The judges’ verdicts

Judge Anthony Kennedy, delivering the ruling, said: “The three-year time bar in… the Securities Act is a statute of repose. Its purpose and design are to protect defendants against future liability. The statute displaces the traditional power of courts to modify statutory time limits in the name of equity.”

But Judge Ruth Ginsburg, dissenting, said: “The decision disserves the investing public that [the Securities Act of 1933] was designed to protect. The harshest consequences will fall on those class members, often least sophisticated, who fail to file a protective claim within the repose period.”

She added: “[It] will also gum up the works of class litigation. Defendants will have an incentive to ‘slow-walk’ discovery and other precertification proceedings so the clock will run on potential opt-outs. Any class member with a material stake in a… case, including every fiduciary who must safeguard investor assets, will have strong cause to file a protective claim before the three-year period expires.”

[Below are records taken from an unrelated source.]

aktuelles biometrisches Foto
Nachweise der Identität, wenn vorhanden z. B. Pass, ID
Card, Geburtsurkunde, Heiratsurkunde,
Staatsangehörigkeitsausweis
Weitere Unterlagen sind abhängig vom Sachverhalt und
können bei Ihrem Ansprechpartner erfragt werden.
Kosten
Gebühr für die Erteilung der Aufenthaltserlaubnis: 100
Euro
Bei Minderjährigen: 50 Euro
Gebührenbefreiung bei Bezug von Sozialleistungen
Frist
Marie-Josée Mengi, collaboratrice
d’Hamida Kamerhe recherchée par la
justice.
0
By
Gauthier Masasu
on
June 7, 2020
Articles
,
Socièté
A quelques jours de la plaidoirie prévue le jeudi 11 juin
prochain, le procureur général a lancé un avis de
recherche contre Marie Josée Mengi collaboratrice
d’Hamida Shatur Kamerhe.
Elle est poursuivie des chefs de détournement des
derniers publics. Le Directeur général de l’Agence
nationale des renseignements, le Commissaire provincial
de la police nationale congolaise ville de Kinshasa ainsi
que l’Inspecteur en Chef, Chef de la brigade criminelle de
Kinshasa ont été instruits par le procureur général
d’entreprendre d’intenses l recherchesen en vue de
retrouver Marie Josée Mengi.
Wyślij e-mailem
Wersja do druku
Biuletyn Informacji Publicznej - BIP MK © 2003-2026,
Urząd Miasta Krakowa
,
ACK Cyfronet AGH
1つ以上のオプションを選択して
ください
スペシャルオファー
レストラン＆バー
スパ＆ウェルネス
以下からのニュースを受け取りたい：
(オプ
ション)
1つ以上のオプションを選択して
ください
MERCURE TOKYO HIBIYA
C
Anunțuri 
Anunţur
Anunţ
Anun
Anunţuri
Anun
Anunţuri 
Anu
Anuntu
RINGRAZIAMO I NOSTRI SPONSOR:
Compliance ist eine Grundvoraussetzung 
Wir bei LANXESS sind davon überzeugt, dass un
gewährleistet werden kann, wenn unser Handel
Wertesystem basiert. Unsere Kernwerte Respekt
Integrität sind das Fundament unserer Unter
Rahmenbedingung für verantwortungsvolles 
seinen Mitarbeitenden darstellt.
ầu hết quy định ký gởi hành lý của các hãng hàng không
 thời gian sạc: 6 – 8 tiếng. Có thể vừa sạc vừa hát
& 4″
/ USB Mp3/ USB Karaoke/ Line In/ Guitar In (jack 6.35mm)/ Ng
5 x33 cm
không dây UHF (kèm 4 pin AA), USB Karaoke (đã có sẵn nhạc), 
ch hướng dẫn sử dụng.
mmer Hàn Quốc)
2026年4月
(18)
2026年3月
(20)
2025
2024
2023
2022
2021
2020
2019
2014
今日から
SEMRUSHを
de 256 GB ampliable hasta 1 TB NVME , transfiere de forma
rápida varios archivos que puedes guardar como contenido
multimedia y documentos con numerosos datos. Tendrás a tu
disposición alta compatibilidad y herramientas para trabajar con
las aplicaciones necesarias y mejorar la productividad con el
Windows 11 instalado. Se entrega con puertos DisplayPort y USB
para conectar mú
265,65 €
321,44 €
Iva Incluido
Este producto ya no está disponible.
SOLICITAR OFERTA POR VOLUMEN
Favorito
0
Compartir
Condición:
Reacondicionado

Blair Nicholas, a senior partner at Bernstein Litowitz Berger & Grossmann (BLBG), who prepared the institutional investors’ filing, said: “The case has important practical consequences for investors and their fiduciaries, but also provides much-needed clarity.

“As Judge Ginsberg correctly observed, the decision serves as a major wake-up call to both fiduciaries and investors to identify and follow securities class actions of interest across the country, to ensure that valuable individual securities fraud claims are protected and preserved.”

Otherwise, Nicholas said, “the claim may lapse with investors left holding the bag, as they are now legally precluded from relying on the class action case to protect their individual claims for recovery of what are, in many cases, substantial securities fraud damages”.

He said that pursuing certain opt-outs can result in a major upside recovery for investors, but they must be extremely selective in the opt-outs they pursue because it could prove costly both in terms of time and money.

Total funds recovered for investors in securities class actions in the US during 2016 amounted to $9.3bn (€8.1bn), according to corporate governance advisers Institutional Shareholder Services.